Given entries Block Start

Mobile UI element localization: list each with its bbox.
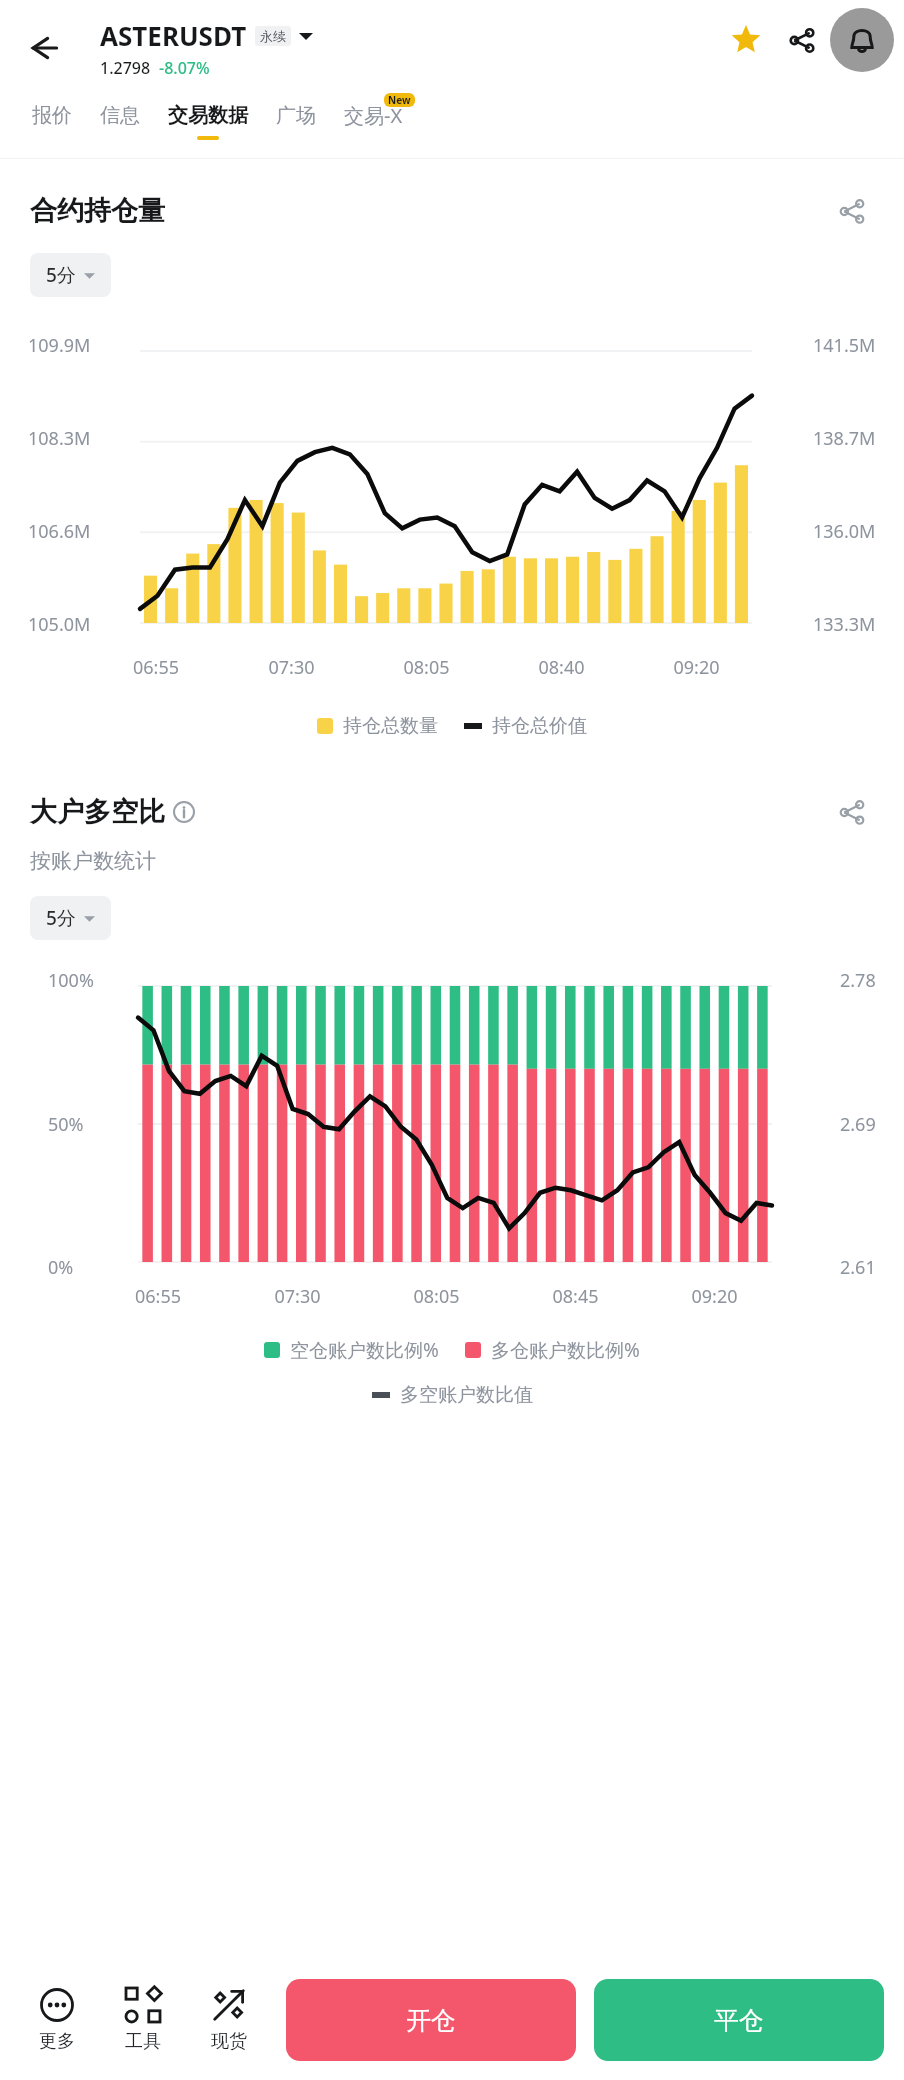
staticText: 09:20 [629, 655, 764, 680]
staticText: 100% [48, 968, 94, 993]
staticText: 多空账户数比值 [400, 1383, 533, 1407]
button[interactable]: 工具 [100, 1982, 186, 2059]
staticText: 09:20 [645, 1284, 784, 1309]
button[interactable]: 开仓 [286, 1979, 576, 2061]
staticText: 105.0M [28, 612, 91, 637]
button[interactable]: Share [774, 12, 830, 68]
staticText: 现货 [211, 2030, 247, 2053]
staticText: 08:05 [367, 1284, 506, 1309]
staticText: 108.3M [28, 426, 91, 451]
button[interactable]: 交易-X [330, 96, 417, 147]
staticText: 更多 [39, 2030, 75, 2053]
staticText: 平仓 [714, 2005, 764, 2036]
button[interactable]: 平仓 [594, 1979, 884, 2061]
staticText: 空仓账户数比例% [290, 1337, 439, 1363]
staticText: 2.69 [840, 1112, 876, 1137]
staticText: 06:55 [88, 1284, 228, 1309]
button[interactable]: Share chart [830, 189, 874, 233]
staticText: 138.7M [813, 426, 876, 451]
button[interactable]: 现货 [186, 1982, 272, 2059]
staticText: 106.6M [28, 519, 91, 544]
staticText: 大户多空比 [30, 795, 165, 829]
staticText: 5分 [46, 262, 76, 288]
staticText: 1.2798 [100, 57, 151, 79]
staticText: 信息 [100, 103, 140, 128]
staticText: 开仓 [406, 2005, 456, 2036]
staticText: 报价 [32, 103, 72, 128]
staticText: 50% [48, 1112, 84, 1137]
button[interactable]: Favorite [718, 12, 774, 68]
staticText: 08:45 [506, 1284, 645, 1309]
staticText: 06:55 [88, 655, 224, 680]
staticText: 2.78 [840, 968, 876, 993]
button[interactable]: 5分 [30, 896, 111, 940]
staticText: 持仓总数量 [343, 714, 438, 738]
staticText: 141.5M [813, 333, 876, 358]
staticText: 合约持仓量 [30, 194, 165, 228]
staticText: 08:40 [494, 655, 629, 680]
button[interactable]: 信息 [86, 97, 154, 146]
button[interactable]: Notifications [830, 8, 894, 72]
button[interactable]: 5分 [30, 253, 111, 297]
staticText: 136.0M [813, 519, 876, 544]
staticText: 永续 [260, 28, 286, 44]
staticText: New [388, 93, 411, 107]
staticText: 07:30 [228, 1284, 367, 1309]
button[interactable]: 更多 [14, 1982, 100, 2059]
staticText: -8.07% [159, 57, 210, 79]
staticText: 交易-X [344, 102, 403, 129]
button[interactable]: 报价 [18, 97, 86, 146]
button[interactable]: 交易数据 [154, 97, 262, 146]
staticText: 0% [48, 1255, 74, 1280]
staticText: 109.9M [28, 333, 91, 358]
staticText: 多仓账户数比例% [491, 1337, 640, 1363]
staticText: 按账户数统计 [30, 848, 156, 874]
button[interactable]: 广场 [262, 97, 330, 146]
staticText: 2.61 [840, 1255, 876, 1280]
staticText: 133.3M [813, 612, 876, 637]
button[interactable]: Share chart [830, 790, 874, 834]
staticText: 广场 [276, 103, 316, 128]
button[interactable]: Back [16, 20, 72, 76]
staticText: 08:05 [359, 655, 494, 680]
staticText: 07:30 [224, 655, 359, 680]
staticText: 5分 [46, 905, 76, 931]
staticText: 交易数据 [168, 103, 248, 128]
staticText: ASTERUSDT [100, 18, 247, 53]
staticText: 持仓总价值 [492, 714, 587, 738]
staticText: 工具 [125, 2030, 161, 2053]
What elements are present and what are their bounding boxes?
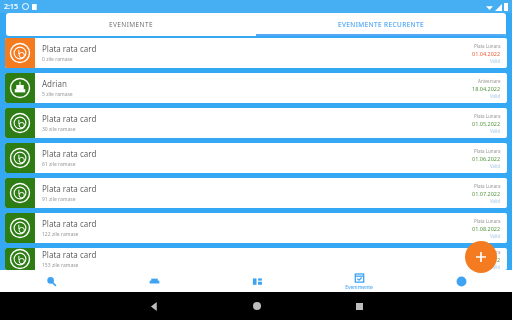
button[interactable]: Plata rata card [5,38,507,68]
staticText: Plata rata card [42,218,97,229]
button[interactable]: EVENIMENTE RECURENTE [256,13,506,36]
staticText: 01.04.2022 [472,50,501,57]
button[interactable]: Vehicles [103,270,206,292]
staticText: Plata rata card [42,43,97,54]
staticText: Adrian [42,78,67,89]
staticText: 01.06.2022 [472,155,501,162]
staticText: Evenimente [345,284,373,291]
staticText: 61 zile ramase [42,161,76,168]
button[interactable]: Plata rata card [5,213,507,243]
button[interactable]: Plata rata card [5,108,507,138]
staticText: Valid [490,163,501,169]
staticText: 91 zile ramase [42,196,76,203]
staticText: Plata Lunara [474,113,501,119]
staticText: EVENIMENTE RECURENTE [338,20,424,29]
staticText: Valid [490,93,501,99]
staticText: Plata Lunara [474,148,501,154]
staticText: Valid [490,128,501,134]
staticText: 01.05.2022 [472,120,501,127]
button[interactable]: Adrian [5,73,507,103]
button[interactable]: Cards [206,270,308,292]
button[interactable]: Search [0,270,103,292]
staticText: 0 zile ramase [42,56,73,63]
button[interactable]: Plata rata card [5,248,507,270]
staticText: 122 zile ramase [42,231,79,238]
staticText: 01.08.2022 [472,225,501,232]
button[interactable]: Plata rata card [5,143,507,173]
button[interactable]: Evenimente [308,270,410,292]
staticText: 153 zile ramase [42,262,79,269]
staticText: 30 zile ramase [42,126,76,133]
staticText: 01.09.2022 [472,256,501,263]
staticText: Plata Lunara [474,218,501,224]
staticText: Valid [490,58,501,64]
button[interactable]: Add event [465,241,497,273]
staticText: Valid [490,233,501,239]
button[interactable]: EVENIMENTE [6,13,256,36]
staticText: Plata rata card [42,183,97,194]
button[interactable]: Plata rata card [5,178,507,208]
staticText: Plata Lunara [474,43,501,49]
staticText: 01.07.2022 [472,190,501,197]
staticText: Plata rata card [42,249,97,260]
staticText: Plata Lunara [474,249,501,255]
staticText: Plata rata card [42,113,97,124]
staticText: Valid [490,264,501,270]
staticText: Plata Lunara [474,183,501,189]
staticText: Aniversare [478,78,501,84]
staticText: Valid [490,198,501,204]
staticText: EVENIMENTE [109,20,153,29]
staticText: 18.04.2022 [472,85,501,92]
staticText: 2:15 [4,2,18,12]
staticText: Plata rata card [42,148,97,159]
button[interactable]: Profile [410,270,512,292]
staticText: 5 zile ramase [42,91,73,98]
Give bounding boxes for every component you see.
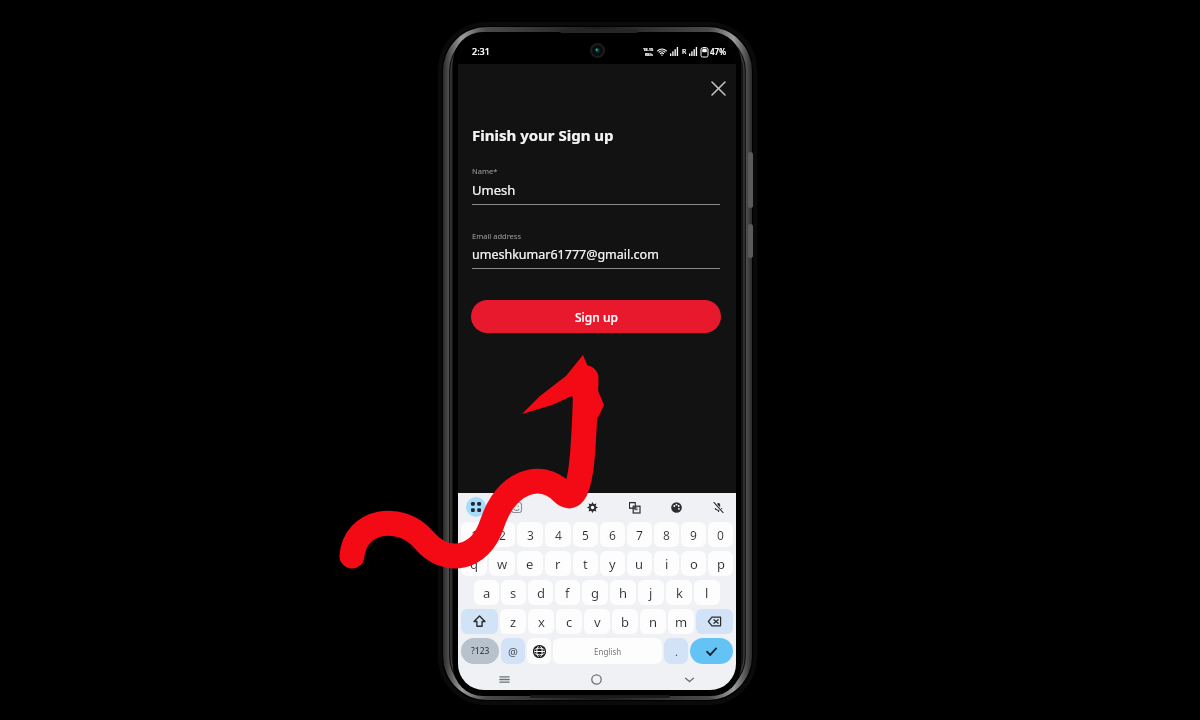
button[interactable]: 7 <box>627 522 652 547</box>
staticText: KB/s <box>645 52 653 57</box>
button[interactable]: z <box>500 609 526 634</box>
staticText: a <box>483 584 491 602</box>
button[interactable]: @ <box>501 638 525 664</box>
staticText: b <box>621 613 629 631</box>
staticText: 2:31 <box>472 45 490 57</box>
button[interactable]: 3 <box>517 522 543 547</box>
button[interactable]: 9 <box>681 522 706 547</box>
button[interactable]: r <box>545 551 571 576</box>
staticText: Sign up <box>575 309 618 325</box>
button[interactable]: c <box>556 609 582 634</box>
button[interactable]: Toolbox <box>466 497 486 517</box>
button[interactable]: g <box>582 580 608 605</box>
button[interactable]: j <box>638 580 664 605</box>
staticText: umeshkumar61777@gmail.com <box>472 246 659 263</box>
button[interactable]: 6 <box>600 522 625 547</box>
button[interactable]: Enter <box>690 638 733 664</box>
staticText: 0 <box>717 527 724 543</box>
staticText: 3 <box>527 527 534 543</box>
button[interactable]: b <box>612 609 638 634</box>
button[interactable]: 0 <box>708 522 733 547</box>
button[interactable]: . <box>664 638 688 664</box>
staticText: f <box>565 584 570 602</box>
button[interactable]: Settings <box>582 497 602 517</box>
staticText: u <box>635 555 644 573</box>
staticText: Finish your Sign up <box>472 125 614 145</box>
staticText: ?123 <box>471 645 490 657</box>
staticText: v <box>594 613 601 631</box>
staticText: 47% <box>710 46 726 57</box>
button[interactable]: Change language <box>527 638 551 664</box>
staticText: h <box>619 584 628 602</box>
staticText: k <box>676 584 683 602</box>
staticText: Umesh <box>472 181 516 199</box>
staticText: r <box>555 555 561 573</box>
button[interactable]: e <box>517 551 543 576</box>
staticText: o <box>690 555 698 573</box>
button[interactable]: a <box>474 580 499 605</box>
button[interactable]: Hide keyboard <box>643 669 736 690</box>
button[interactable]: y <box>600 551 625 576</box>
button[interactable]: Backspace <box>696 609 733 634</box>
staticText: w <box>497 555 508 573</box>
button[interactable]: d <box>528 580 553 605</box>
button[interactable]: n <box>640 609 666 634</box>
staticText: g <box>591 584 599 602</box>
button[interactable]: h <box>610 580 636 605</box>
staticText: d <box>537 584 545 602</box>
button[interactable]: Shift <box>461 609 498 634</box>
staticText: @ <box>508 644 518 659</box>
staticText: English <box>594 646 622 657</box>
staticText: Name* <box>472 166 498 176</box>
button[interactable]: l <box>694 580 720 605</box>
button[interactable]: Voice input off <box>708 497 728 517</box>
button[interactable]: v <box>584 609 610 634</box>
staticText: 1 <box>471 527 478 543</box>
staticText: 7 <box>636 527 643 543</box>
staticText: y <box>609 555 616 573</box>
button[interactable]: x <box>528 609 554 634</box>
button[interactable]: f <box>555 580 580 605</box>
button[interactable]: English <box>553 638 662 664</box>
button[interactable]: s <box>501 580 526 605</box>
staticText: Email address <box>472 231 522 241</box>
staticText: l <box>705 584 709 602</box>
staticText: . <box>675 644 678 659</box>
staticText: p <box>717 555 725 573</box>
button[interactable]: p <box>708 551 733 576</box>
staticText: 9 <box>690 527 697 543</box>
staticText: c <box>566 613 573 631</box>
button[interactable]: 1 <box>461 522 487 547</box>
staticText: 8 <box>663 527 670 543</box>
button[interactable]: Stickers <box>506 497 526 517</box>
button[interactable]: 5 <box>573 522 598 547</box>
button[interactable]: Themes <box>666 497 686 517</box>
staticText: i <box>665 555 669 573</box>
staticText: R <box>682 47 687 57</box>
button[interactable]: Close <box>702 72 734 104</box>
button[interactable]: t <box>573 551 598 576</box>
staticText: 6 <box>609 527 616 543</box>
staticText: 5 <box>582 527 589 543</box>
button[interactable]: w <box>489 551 515 576</box>
button[interactable]: i <box>654 551 679 576</box>
button[interactable]: k <box>666 580 692 605</box>
button[interactable]: u <box>627 551 652 576</box>
button[interactable]: Sign up <box>471 300 721 333</box>
staticText: 18.15 <box>643 47 654 52</box>
staticText: z <box>510 613 517 631</box>
button[interactable]: Recents <box>458 669 550 690</box>
staticText: 2 <box>499 527 506 543</box>
button[interactable]: ?123 <box>461 638 499 664</box>
button[interactable]: 8 <box>654 522 679 547</box>
staticText: s <box>510 584 517 602</box>
button[interactable]: q <box>461 551 487 576</box>
staticText: j <box>649 584 653 602</box>
button[interactable]: o <box>681 551 706 576</box>
button[interactable]: Translate <box>624 497 644 517</box>
button[interactable]: m <box>668 609 694 634</box>
staticText: 4 <box>555 527 562 543</box>
button[interactable]: 2 <box>489 522 515 547</box>
button[interactable]: Home <box>550 669 643 690</box>
button[interactable]: 4 <box>545 522 571 547</box>
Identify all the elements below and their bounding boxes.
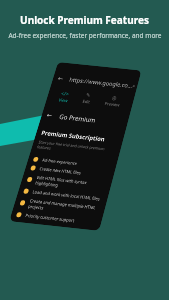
staticText: Ad-free experience, faster performance, … xyxy=(8,31,162,40)
staticText: https://www.google.co... xyxy=(68,76,133,89)
staticText: Preview xyxy=(104,100,121,108)
staticText: Load and work with local HTML files xyxy=(32,189,101,202)
staticText: ← xyxy=(46,111,54,119)
staticText: Edit HTML files with syntax highlighting xyxy=(35,174,107,193)
staticText: Priority customer support xyxy=(25,212,75,223)
staticText: Unlock Premium Features xyxy=(20,13,149,27)
staticText: ← xyxy=(57,75,65,82)
staticText: Create and manage multiple HTML projects xyxy=(28,198,100,216)
staticText: Edit xyxy=(82,98,91,104)
staticText: View xyxy=(58,97,69,103)
staticText: ✎ xyxy=(85,92,91,99)
staticText: Create new HTML files xyxy=(39,166,82,176)
staticText: </> xyxy=(60,90,70,98)
staticText: ◎ xyxy=(111,95,117,101)
staticText: Ad-free experience xyxy=(42,157,78,166)
staticText: Go Premium xyxy=(58,112,97,124)
staticText: Start your free trial and unlock premium… xyxy=(36,140,116,157)
staticText: Premium Subscription xyxy=(40,128,106,143)
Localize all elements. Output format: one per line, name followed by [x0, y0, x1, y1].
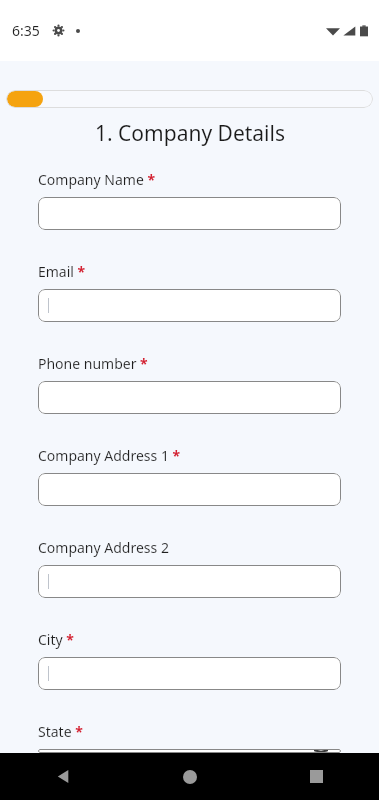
- staticText: Phone number *: [38, 354, 148, 373]
- button[interactable]: [38, 749, 341, 753]
- button[interactable]: [38, 197, 341, 230]
- staticText: Email *: [38, 262, 86, 281]
- staticText: Company Address 2: [38, 538, 169, 557]
- staticText: Company Address 1 *: [38, 446, 181, 465]
- button[interactable]: [38, 657, 341, 690]
- button[interactable]: [6, 90, 373, 108]
- staticText: City *: [38, 630, 74, 649]
- button[interactable]: Home: [127, 753, 253, 800]
- staticText: 6:35: [12, 21, 40, 40]
- staticText: Company Name *: [38, 170, 156, 189]
- button[interactable]: [38, 381, 341, 414]
- button[interactable]: Back: [0, 753, 127, 800]
- staticText: 1. Company Details: [95, 119, 285, 148]
- button[interactable]: Recent apps: [253, 753, 379, 800]
- button[interactable]: [38, 289, 341, 322]
- button[interactable]: [38, 565, 341, 598]
- button[interactable]: [38, 473, 341, 506]
- staticText: State *: [38, 722, 83, 741]
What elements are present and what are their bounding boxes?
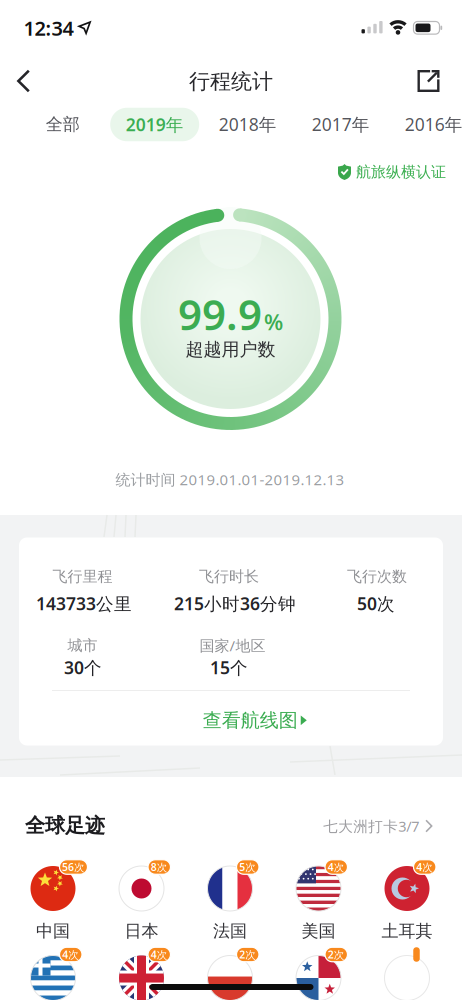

Given entries Block End

Exercise>
Lines that contain the word "zile": how many are there in the data? Give the number and nothing else.

Task answer>
7